Тогда он поднял на Семена глаза.
— Да, — сказал он. — Я сделал верный ход. Я воспользовался Катиной бедой и спекульнул штампом в документе. Я, конечно, молодец… А ты не боишься иметь дело со мной, с таким практичным? Не думаешь, что я сделаю второй какой-нибудь ход, когда наша студия встанет на ноги?
Семен добродушно рассмеялся и, опустив голову, затренькал ложечкой в стакане. Когда же он поднял глаза, Петя вдруг увидел впервые, со стороны как бы, целенаправленность этого прозрачного взгляда.
— Идио-от, — протянул Семен с любящей интонацией, — идиотик мой. Это ты-то практичный? Да тебя разделают до костреца, ты и не заметишь. Я оттого и переживал, думал, что они с тебя алименты дерут. От них же всего можно ждать, от этого народца…
— От… при чем — народца?
Семен присвистнул весело, покрутил пальцем у виска, а остальными помахал, как птица крылом.
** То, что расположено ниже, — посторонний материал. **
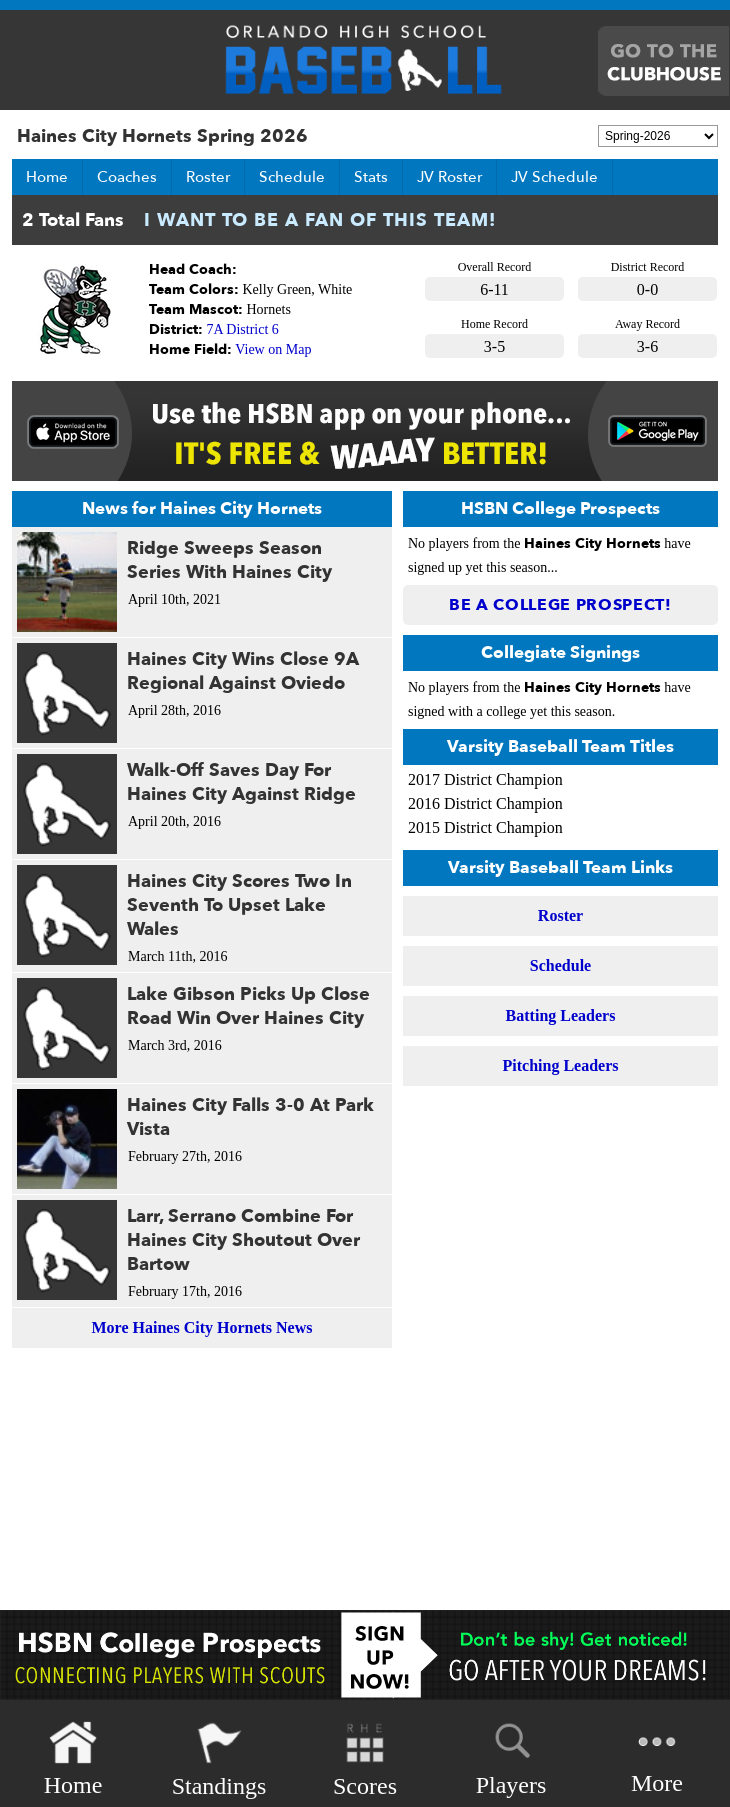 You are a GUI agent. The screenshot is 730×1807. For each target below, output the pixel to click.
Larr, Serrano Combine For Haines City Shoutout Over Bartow (243, 1240)
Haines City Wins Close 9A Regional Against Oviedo (243, 671)
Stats (371, 177)
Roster (208, 177)
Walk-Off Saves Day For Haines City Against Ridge (241, 782)
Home (47, 177)
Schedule (292, 177)
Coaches (127, 177)
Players (511, 1756)
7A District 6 (243, 329)
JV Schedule (554, 177)
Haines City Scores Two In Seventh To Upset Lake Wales (239, 905)
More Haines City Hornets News (202, 1327)
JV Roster (449, 177)
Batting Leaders (561, 1015)
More (657, 1757)
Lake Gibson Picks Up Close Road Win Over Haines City (248, 1006)
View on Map (273, 349)
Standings (219, 1759)
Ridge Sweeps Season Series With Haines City (229, 560)
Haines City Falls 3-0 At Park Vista (250, 1117)
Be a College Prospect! (560, 605)
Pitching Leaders (561, 1065)
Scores (365, 1759) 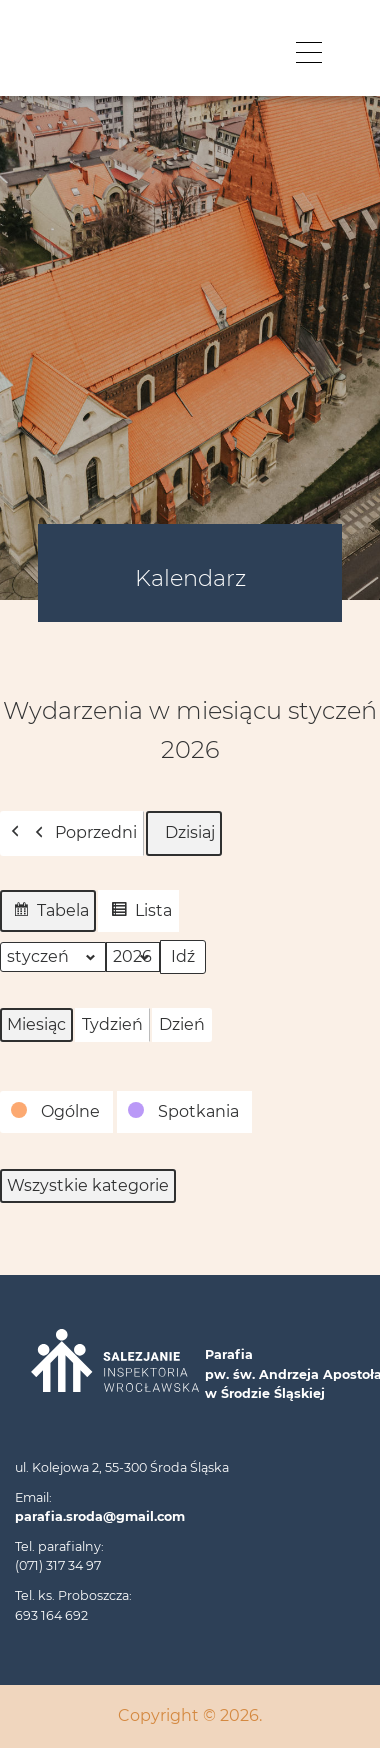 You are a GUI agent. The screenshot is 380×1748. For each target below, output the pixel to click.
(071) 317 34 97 (58, 1565)
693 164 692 (51, 1615)
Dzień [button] (182, 1024)
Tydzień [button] (112, 1024)
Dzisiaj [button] (184, 833)
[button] (56, 1112)
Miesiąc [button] (36, 1024)
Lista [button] (138, 913)
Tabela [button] (47, 913)
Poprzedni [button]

— Муж! — сказал он. — Законный. Родственников не раскусил. Ты что, не знал, кто у Катьки мать?.. Вспомни, у них за столом всегда фаршированная рыба и форшмак. — Было что-то сладострастно-брезгливое в губах, когда он произносил последнее слово. — У них и пахло всегда этим. Как войдешь, так с порога разит.
Петя бросил косточку в стакан, поднялся.
— Разит от тебя, — сказал он осевшим, негнущимся голосом. — Но не фаршированной рыбой. — И пошел к дверям, чувствуя не гнев, не возмущение, не удивление даже — одну только бесконечную, сиротскую тоску…
Из всех отечественных запахов безошибочно чуял Петя эту кислую вонь Охотного ряда. И — кровь бросалась в виски, и ходуном плясал на горле кадык, словно в такие минуты вдруг от него одного зависела участь целого народа, — да что народа! — словно вот сейчас наконец он мог защитить Давида Моисеевича, небритого старика, остервенело отбивающего такт нетвердой ногою. Широкая штанина колыхалась вокруг этой старой ноги, как спущенный флаг. «Пьяно, пьяно!! — орал бешеный старик так, что, казалось, с музыкальными терминами изо рта его посыплются последние желтые зубы. — Пьяно, дурацкий мальчик!! И пиччикато! И легче смычок!!! Боже, когда наконец я обучу этого ребенка настоящему пиччикато, можно будет издохнуть от нервов! Раз-и-два-и!! Раз-и-два-и!!» Он топал, топал, топал, наваливаясь на ногу всем тощим телом, словно камаринскую отбивал.
С тем же неистовством бывший скрипач, бывший солист филармонии, бывший профессор Киевской консерватории вбивал в «дурацкого мальчика» все школьные предметы, и с особым отчаянным рвением — те, в которых сам не понимал ни аза. «Потенциальная и кинетическая энергия»! «Простые механизмы»! Объединяющее чувство бессилия над сфинксом формулы. Но с тем же остервенением: «Повторяю в последний раз!! Ричаг — простой механизьм! Потенцияльная энергия!! Фе большое, деленное на фе маленькое! Куда ты в окно смотришь, смотри сюда, мне в лицо!! А то я сейчас ремень возьму, он все мои нервы забрал, этот ребенок!!»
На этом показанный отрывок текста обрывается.